What was announced, and what changes for Siri
Apple’s next wave of AI features will be built on Google’s Gemini models, with Google’s cloud technology supporting Apple’s future foundation-layer AI work. The companies say the partnership will help power Apple Intelligence features, and they specifically point to a more personalized Siri coming this year.
Even with Gemini in the stack, Apple says Apple Intelligence will continue to run on Apple devices and through Apple’s Private Cloud Compute, a setup Apple positions as central to its privacy approach. Apple and Google have not publicly detailed exactly which Siri tasks will route through Gemini versus Apple’s own systems, but the announcement makes clear Gemini will sit at the “foundation model” level for Apple’s next generation.
Why Apple is leaning on Google now
Apple has shipped early versions of Apple Intelligence, but reports and commentary around the rollout have often focused on what users still haven’t gotten—especially a modern, deeply upgraded Siri. The rollout has also heightened pressure as rivals push assistants built on rapidly improving large language models.
The joint statement frames Google’s models as the strongest base Apple could choose after evaluation, suggesting Apple prioritized capability and maturity over a fully in-house foundation model path for this phase.

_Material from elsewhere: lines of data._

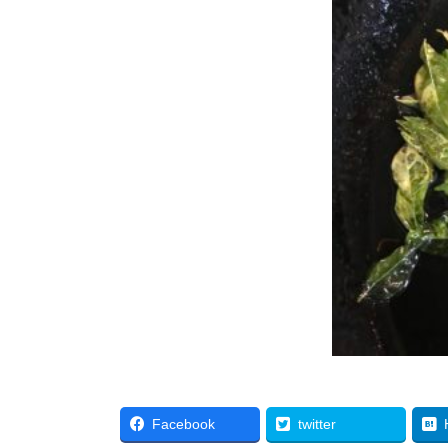
Facebook
twitter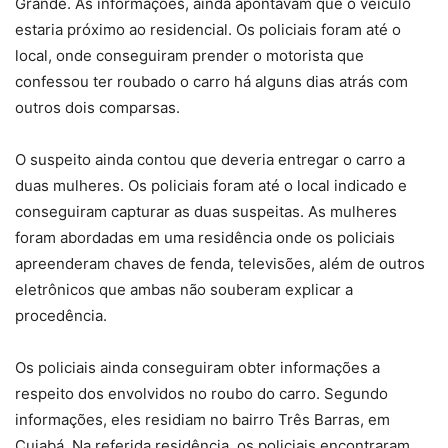
Grande. As informações, ainda apontavam que o veículo
estaria próximo ao residencial. Os policiais foram até o
local, onde conseguiram prender o motorista que
confessou ter roubado o carro há alguns dias atrás com
outros dois comparsas.
O suspeito ainda contou que deveria entregar o carro a
duas mulheres. Os policiais foram até o local indicado e
conseguiram capturar as duas suspeitas. As mulheres
foram abordadas em uma residência onde os policiais
apreenderam chaves de fenda, televisões, além de outros
eletrônicos que ambas não souberam explicar a
procedência.
Os policiais ainda conseguiram obter informações a
respeito dos envolvidos no roubo do carro. Segundo
informações, eles residiam no bairro Três Barras, em
Cuiabá. Na referida residência, os policiais encontraram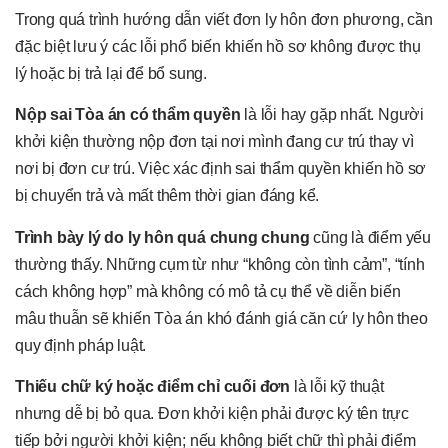
Trong quá trình hướng dẫn viết đơn ly hôn đơn phương, cần
đặc biệt lưu ý các lỗi phổ biến khiến hồ sơ không được thụ
lý hoặc bị trả lại để bổ sung.
Nộp sai Tòa án có thẩm quyền
là lỗi hay gặp nhất. Người
khởi kiện thường nộp đơn tại nơi mình đang cư trú thay vì
nơi bị đơn cư trú. Việc xác định sai thẩm quyền khiến hồ sơ
bị chuyển trả và mất thêm thời gian đáng kể.
Trình bày lý do ly hôn quá chung chung
cũng là điểm yếu
thường thấy. Những cụm từ như “không còn tình cảm”, “tính
cách không hợp” mà không có mô tả cụ thể về diễn biến
mâu thuẫn sẽ khiến Tòa án khó đánh giá căn cứ ly hôn theo
quy định pháp luật.
Thiếu chữ ký hoặc điểm chỉ cuối đơn
là lỗi kỹ thuật
nhưng dễ bị bỏ qua. Đơn khởi kiện phải được ký tên trực
tiếp bởi người khởi kiện; nếu không biết chữ thì phải điểm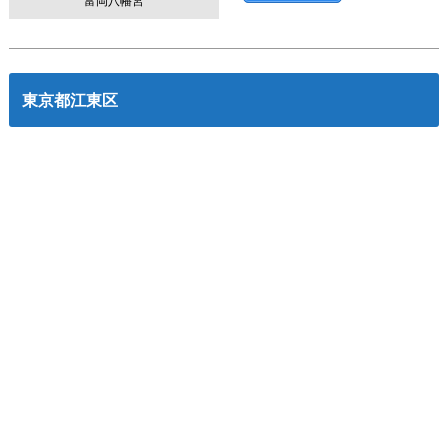
富岡八幡宮
東京都江東区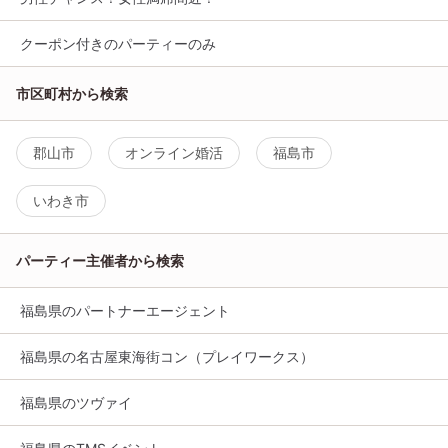
クーポン付きのパーティーのみ
市区町村から検索
郡山市
オンライン婚活
福島市
いわき市
パーティー主催者から検索
福島県のパートナーエージェント
福島県の名古屋東海街コン（プレイワークス）
福島県のツヴァイ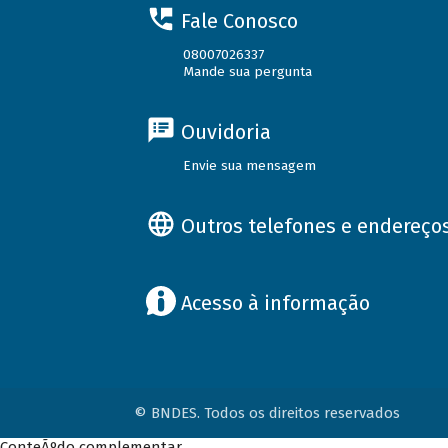
Fale Conosco
08007026337
Mande sua pergunta
Ouvidoria
Envie sua mensagem
Outros telefones e endereço
Acesso à informação
© BNDES. Todos os direitos reservados
ConteÃºdo complementar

The partnership also reflects a broader reality in 2026: cutting-edge AI systems increasingly depend on massive infrastructure, and aligning with a hyperscaler can accelerate shipping timelines.
Money, exclusivity, and the competitive ripple effects
Neither company disclosed financial terms, but reporting has suggested Apple could pay around $1 billion for access to Google’s AI technology. The arrangement has also been described as not exclusive, meaning Apple can keep working with other AI providers where it makes sense.
That non-exclusive structure matters because Apple already brought OpenAI’s ChatGPT into its ecosystem in 2024, letting Siri tap ChatGPT for certain complex requests. Apple has indicated there were no major changes to the existing ChatGPT integration at the time of this Gemini announcement, raising the likelihood that Siri will route different queries to different systems depending on context and user choice.
The tie-up is widely seen as a win for Alphabet because it extends Gemini’s reach into Apple’s massive device base and strengthens Google’s position in the AI race against OpenAI. The deal also comes as Gemini already underpins parts of Samsung’s “Galaxy AI,” and landing Apple broadens Google’s footprint across premium devices.
Privacy and regulatory pressure in the background
Privacy is a predictable flashpoint whenever a device-maker known for tight control partners with a major ad-driven platform, and the companies directly addressed it in their announcement. They say Apple Intelligence will keep running on-device and on Private Cloud Compute while maintaining Apple’s privacy standards, positioning Apple—not Google—as the steward of sensitive user data flows.
Regulators may still scrutinize how much power this concentrates in a handful of AI providers, especially given Google’s existing dominance in search and mobile ecosystems. The relationship may draw added attention because some regulators have already examined how default placements and major distribution deals shape competition.
For everyday users, the immediate question is simpler: whether Siri finally feels faster, more capable, and more consistent across iPhone, iPad, and Mac—without creating new privacy tradeoffs.